------ EXTRACTED ENTRIES
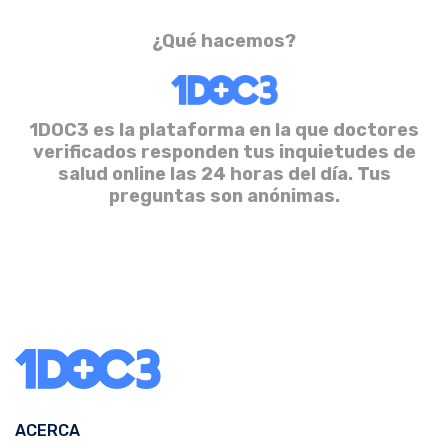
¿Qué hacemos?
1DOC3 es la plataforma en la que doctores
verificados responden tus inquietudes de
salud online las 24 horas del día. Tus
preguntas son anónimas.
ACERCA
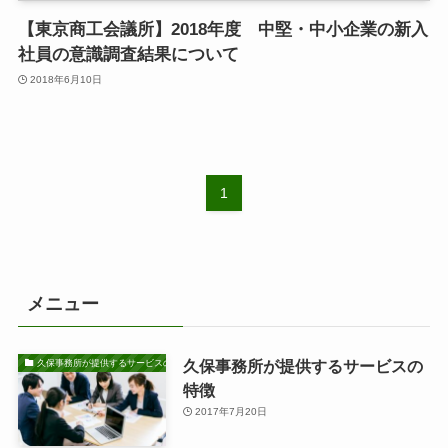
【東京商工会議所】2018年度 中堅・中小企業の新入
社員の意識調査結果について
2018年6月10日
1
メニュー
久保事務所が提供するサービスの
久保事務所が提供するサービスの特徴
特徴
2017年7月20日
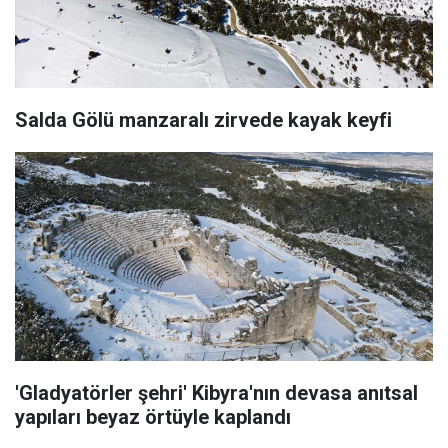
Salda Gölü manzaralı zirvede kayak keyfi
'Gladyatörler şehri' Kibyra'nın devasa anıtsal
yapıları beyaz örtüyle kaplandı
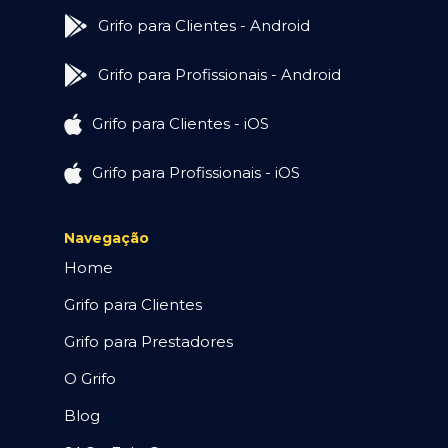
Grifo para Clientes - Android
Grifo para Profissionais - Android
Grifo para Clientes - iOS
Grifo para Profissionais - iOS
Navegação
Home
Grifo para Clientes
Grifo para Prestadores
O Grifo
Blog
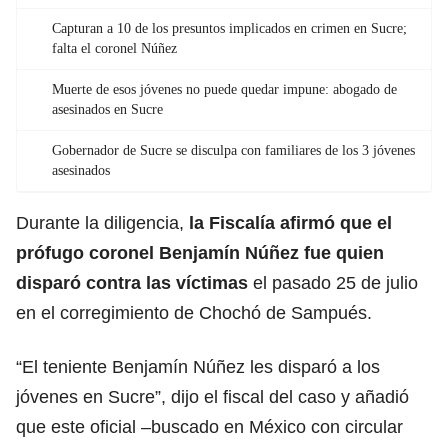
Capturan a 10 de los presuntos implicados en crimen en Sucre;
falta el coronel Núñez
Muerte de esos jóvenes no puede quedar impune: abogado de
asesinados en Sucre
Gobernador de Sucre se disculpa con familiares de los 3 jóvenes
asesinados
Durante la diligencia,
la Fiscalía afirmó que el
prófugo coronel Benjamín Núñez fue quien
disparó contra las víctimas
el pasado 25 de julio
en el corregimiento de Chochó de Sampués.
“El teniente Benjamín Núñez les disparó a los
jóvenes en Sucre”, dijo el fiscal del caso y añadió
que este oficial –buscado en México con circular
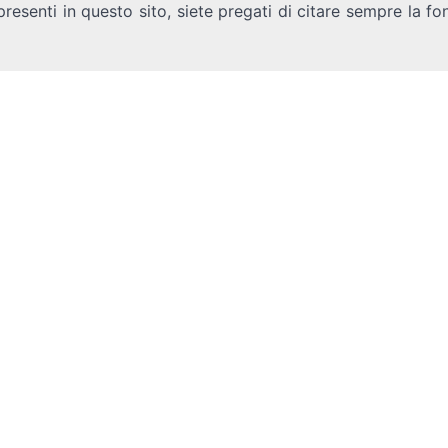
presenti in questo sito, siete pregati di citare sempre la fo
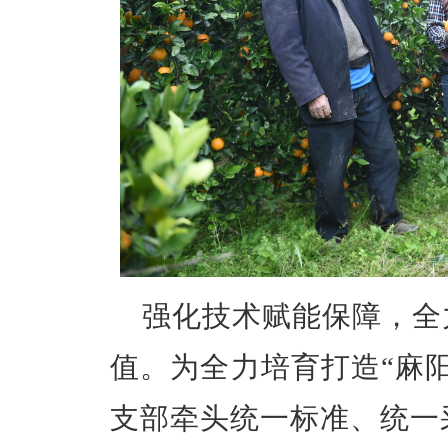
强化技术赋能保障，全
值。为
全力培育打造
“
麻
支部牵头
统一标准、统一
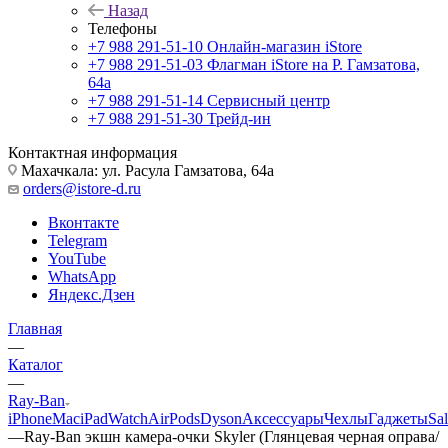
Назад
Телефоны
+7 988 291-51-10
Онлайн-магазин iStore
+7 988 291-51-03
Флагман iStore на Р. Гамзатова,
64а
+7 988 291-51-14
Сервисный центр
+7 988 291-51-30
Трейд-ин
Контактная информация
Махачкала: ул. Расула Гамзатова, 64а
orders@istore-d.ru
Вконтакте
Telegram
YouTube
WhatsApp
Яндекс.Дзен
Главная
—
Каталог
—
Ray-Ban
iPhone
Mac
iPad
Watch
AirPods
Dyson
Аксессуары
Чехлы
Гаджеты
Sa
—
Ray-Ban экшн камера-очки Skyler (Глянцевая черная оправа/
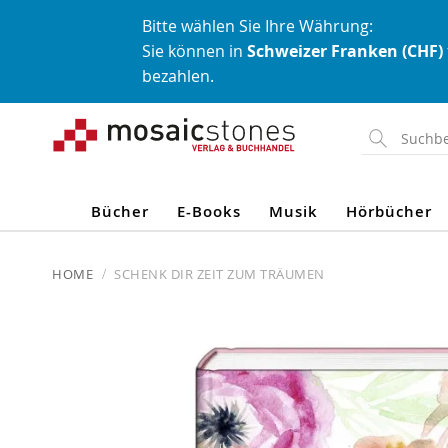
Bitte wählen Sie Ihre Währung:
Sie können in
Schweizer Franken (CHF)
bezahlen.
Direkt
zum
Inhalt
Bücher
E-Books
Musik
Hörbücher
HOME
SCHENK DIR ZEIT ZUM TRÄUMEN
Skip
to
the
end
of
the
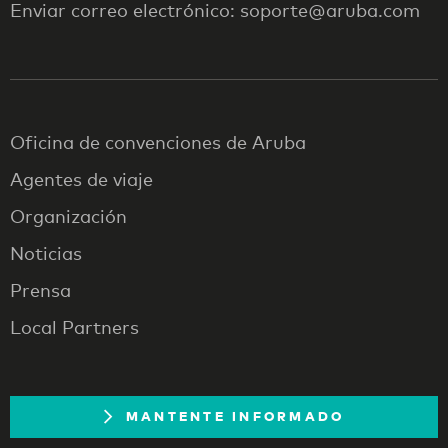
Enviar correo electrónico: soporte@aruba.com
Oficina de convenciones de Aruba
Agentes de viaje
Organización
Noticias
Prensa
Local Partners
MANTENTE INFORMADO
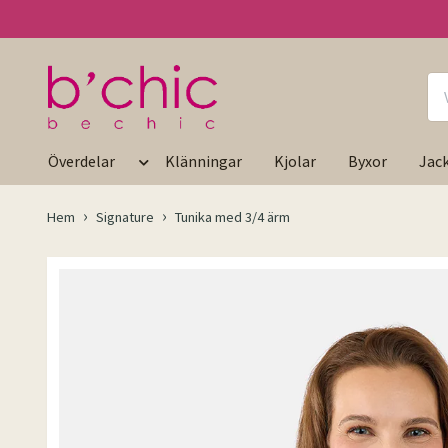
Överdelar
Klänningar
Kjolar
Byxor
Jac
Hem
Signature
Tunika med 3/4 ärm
------------
WHAT THE TASK ASKS: Among the lines above, find those that contain the word "Sucre" and copy them.

EXERCISE RESULT:
Capturan a 10 de los presuntos implicados en crimen en Sucre;
asesinados en Sucre
Gobernador de Sucre se disculpa con familiares de los 3 jóvenes
jóvenes en Sucre”, dijo el fiscal del caso y añadió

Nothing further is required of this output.